UBIQUITY: Is hacktivism becoming a big problem?
DENNING: I don't know if it's becoming a huge problem yet, but there certainly is more of it going on now than there was before. I think the existence of the xWeb has stimulated a lot of it, since with the Web you basically have a global billboard on which to post your messages and get worldwide attention.
UBIQUITY: What can be done about it?
DENNING: Where the acts are crimes, it needs to be addressed the same way you would address any kind of computer crime, starting with security defenses so you will not be a victim. You also need good laws.
UBIQUITY: On the subject of laws, there are various laws that apply to copyright, which seem to be widely ignored now, especially in music distribution carried out through facilities such as Napster and Napster lookalikes. A lot of people in technology either openly or implicitly support what Napster and others are doing on the grounds that technology is more important than allegedly obsolete copyright laws. What are your thoughts on that?
DENNING: I think it's important to respect copyrights. Of course, Napster, in and of itself, is a tool that can be used without violating copyright, just as a Xerox machine can be used without violating copyright. I don't approve of using any technology to violate copyright. I think that today especially (and in the future even more so!) when so much of the economy is based on knowledge and information, we need mechanisms such as copyright to protect our intellectual property.
UBIQUITY: Do you think the champions of copyright law are losing the battle against technology?
DENNING: I wouldn't say they're losing the battle -- I think there certainly is a battle. I just don't know. It's a hard issue.
UBIQUITY: But you don't particularly sympathize with those people who think that "information needs to be free"?

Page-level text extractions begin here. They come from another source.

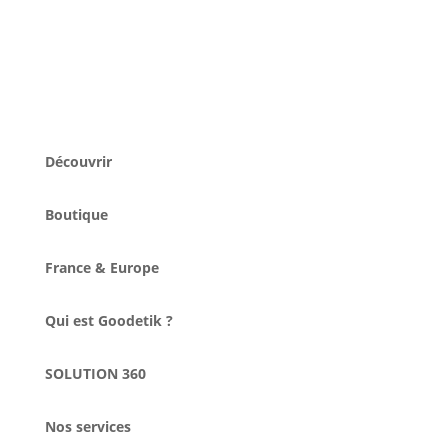
Découvrir
Boutique
France & Europe
Qui est Goodetik ?
SOLUTION 360
Nos services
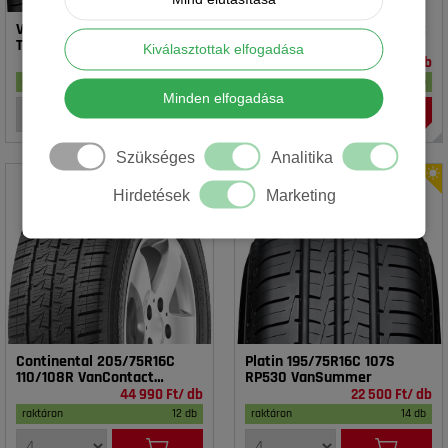
Vredestein 195/65R15 91T T-
Rotalla 195/65R15 91V RH02
TRAC 2 DOT23
Kiválasztottak elfogadása
16 990 Ft/ db
14 990 Ft/ db
raktáron
17 db
raktáron
20 db
Minden elfogadása
Szükséges
Analitika
Hirdetések
Marketing
Continental 205/75R16C
Platin 195/75R16C 107S
110/108R VanContact
RP530 VanSummer
4Season
44 990 Ft/ db
22 500 Ft/ db
raktáron
12 db
raktáron
14 db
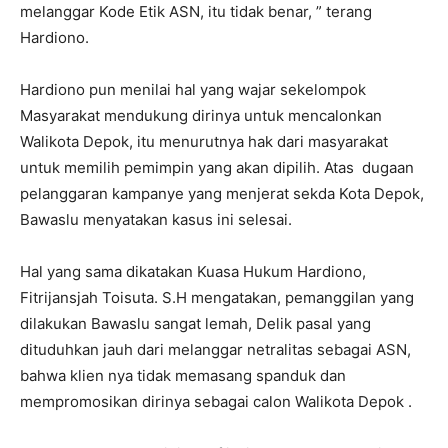
melanggar Kode Etik ASN, itu tidak benar, ” terang
Hardiono.
Hardiono pun menilai hal yang wajar sekelompok
Masyarakat mendukung dirinya untuk mencalonkan
Walikota Depok, itu menurutnya hak dari masyarakat
untuk memilih pemimpin yang akan dipilih. Atas dugaan
pelanggaran kampanye yang menjerat sekda Kota Depok,
Bawaslu menyatakan kasus ini selesai.
Hal yang sama dikatakan Kuasa Hukum Hardiono,
Fitrijansjah Toisuta. S.H mengatakan, pemanggilan yang
dilakukan Bawaslu sangat lemah, Delik pasal yang
dituduhkan jauh dari melanggar netralitas sebagai ASN,
bahwa klien nya tidak memasang spanduk dan
mempromosikan dirinya sebagai calon Walikota Depok .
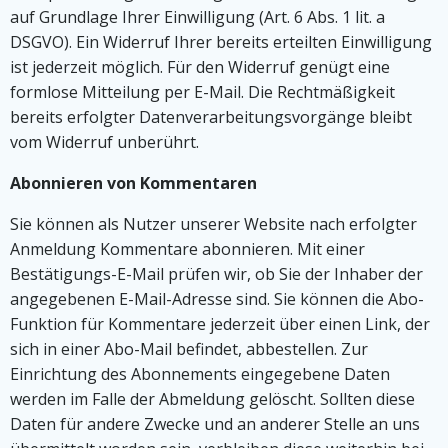
auf Grundlage Ihrer Einwilligung (Art. 6 Abs. 1 lit. a
DSGVO). Ein Widerruf Ihrer bereits erteilten Einwilligung
ist jederzeit möglich. Für den Widerruf genügt eine
formlose Mitteilung per E-Mail. Die Rechtmäßigkeit
bereits erfolgter Datenverarbeitungsvorgänge bleibt
vom Widerruf unberührt.
Abonnieren von Kommentaren
Sie können als Nutzer unserer Website nach erfolgter
Anmeldung Kommentare abonnieren. Mit einer
Bestätigungs-E-Mail prüfen wir, ob Sie der Inhaber der
angegebenen E-Mail-Adresse sind. Sie können die Abo-
Funktion für Kommentare jederzeit über einen Link, der
sich in einer Abo-Mail befindet, abbestellen. Zur
Einrichtung des Abonnements eingegebene Daten
werden im Falle der Abmeldung gelöscht. Sollten diese
Daten für andere Zwecke und an anderer Stelle an uns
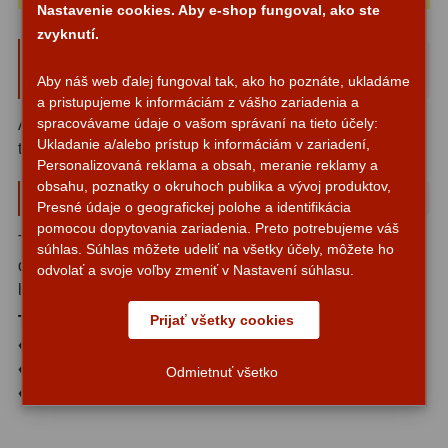
Nastavenie cookies. Aby e-shop fungoval, ako ste
zvyknutí.
ZOOM
12
TS Case115 travel case for refractor
telescopes up to 115 mm aperture
Aby náš web ďalej fungoval tak, ako ho poznáte, ukladáme
ED a Flat Field
12
a pristupujeme k informáciám z vášho zariadenia a
spracovávame údaje o vašom správaní na tieto účely:
S mriežkou
6
A quality storage- and transport case protects your
Ukladanie a/alebo prístup k informáciám v zariadení,
telescope against dust, dew and shocks.
Personalizovaná reklama a obsah, meranie reklamy a
Ostatné
30
obsahu, poznatky o okruhoch publika a vývoj produktov,
Suitable for the following telescopes:
Presné údaje o geografickej polohe a identifikácia
Barlow
65
pomocou dopytovania zariadenia. Preto potrebujeme váš
The case offers space for telescopes up to 135 mm tube
súhlas. Súhlas môžete udeliť na všetky účely, môžete ho
Filtre
181
diameter (the dew cap can be bigger) and 720 mm total
odvolať a svoje voľby zmeniť v Nastavení súhlasu.
length.
Mesačné a polarizačné
23
Prijať všetky cookies
The CaseR115 is perfect for:
Slnečné
42
♦ TS Optics 115mm f/7 APOs
♦ TSED110f7 - ED refractor with 110 mm aperture
Odmietnuť všetko
CLS a UHC
14
♦ LZOS APO refractors up to 115 mm aperture
Širokopásmové
2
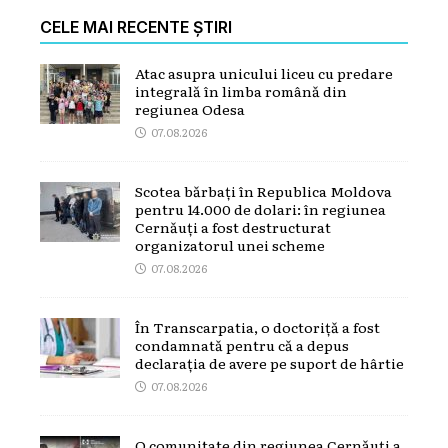
CELE MAI RECENTE ȘTIRI
Atac asupra unicului liceu cu predare
integrală în limba română din
regiunea Odesa
07.08.2026
Scotea bărbați în Republica Moldova
pentru 14.000 de dolari: în regiunea
Cernăuți a fost destructurat
organizatorul unei scheme
07.08.2026
În Transcarpatia, o doctoriță a fost
condamnată pentru că a depus
declarația de avere pe suport de hârtie
07.08.2026
O comunitate din regiunea Cernăuți a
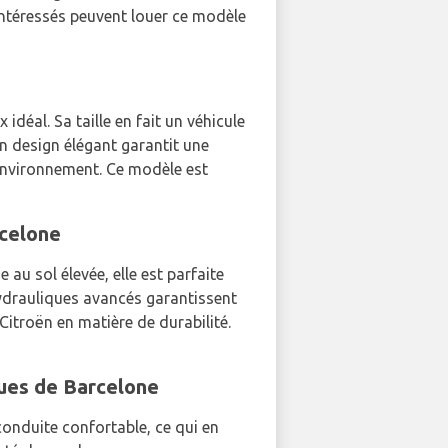
intéressés peuvent louer ce modèle
déal. Sa taille en fait un véhicule
on design élégant garantit une
'environnement. Ce modèle est
rcelone
au sol élevée, elle est parfaite
hydrauliques avancés garantissent
troën en matière de durabilité.
ques de Barcelone
onduite confortable, ce qui en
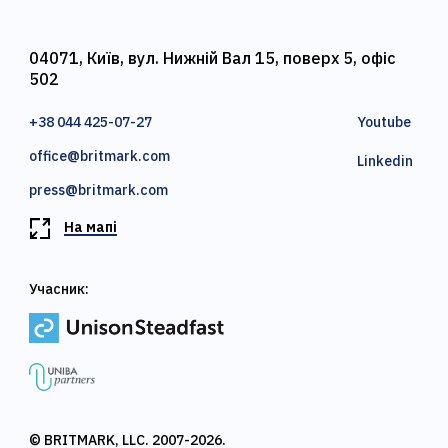
04071, Київ, вул. Нижній Вал 15, поверх 5, офіс
502
+38 044 425-07-27
Youtube
office@britmark.com
Linkedin
press@britmark.com
На мапі
Учасник:
© BRITMARK, LLC. 2007-2026.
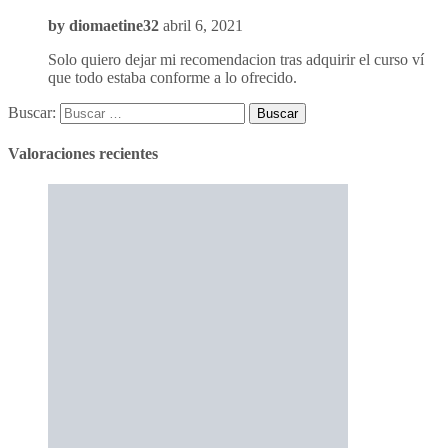
by
diomaetine32
abril 6, 2021
Solo quiero dejar mi recomendacion tras adquirir el curso ví
que todo estaba conforme a lo ofrecido.
Buscar:
Valoraciones recientes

DENNING: No, because information doesn't have a mind of its own. What those people are basically saying is they want that information, but they don't want to pay for it. If all information were free, the economy would collapse.
UBIQUITY: This kind of idea seems unique to the Internet. What are your general views on the new culture -- the Silicon Valley and Internet cultures? Do you think they're something to worry about or simply to rejoice in?
DENNING: Well, I think the culture is becoming more diversified as more and more people get on the Net -- almost everyone is on the Net now. The culture of the Internet is more and more reflecting the general culture of the population, of course tempered by the technology.
UBIQUITY: Do you think that's good or bad, or both?
DENNING: I think it's great. The Net is a lot more useful and fun than it used to be.
UBIQUITY: You don't join those who worry about the so-called over-commercialization of the Internet?
DENNING: Absolutely not. It's that very commercialization that has brought new things to the Net that weren't there before. The old stuff is still there, but now there are also all kinds of great new opportunities, such as online shopping. I think that's great. It's fantastic that I can just go to a Web site and, for example, order books from Amazon and not have to run off to a bookstore.
UBIQUITY: Have you found yourself running into a reasonably large number of people who resent Amazon and other such companies?
DENNING: There certainly are people who don't like the commercialization of the Internet. But the commercialization is what has led to the Internet's amazing growth and vitality. If it hadn't been for business getting onto the Internet, the network wouldn't be as pervasive as it is today. We wouldn't be as well-connected.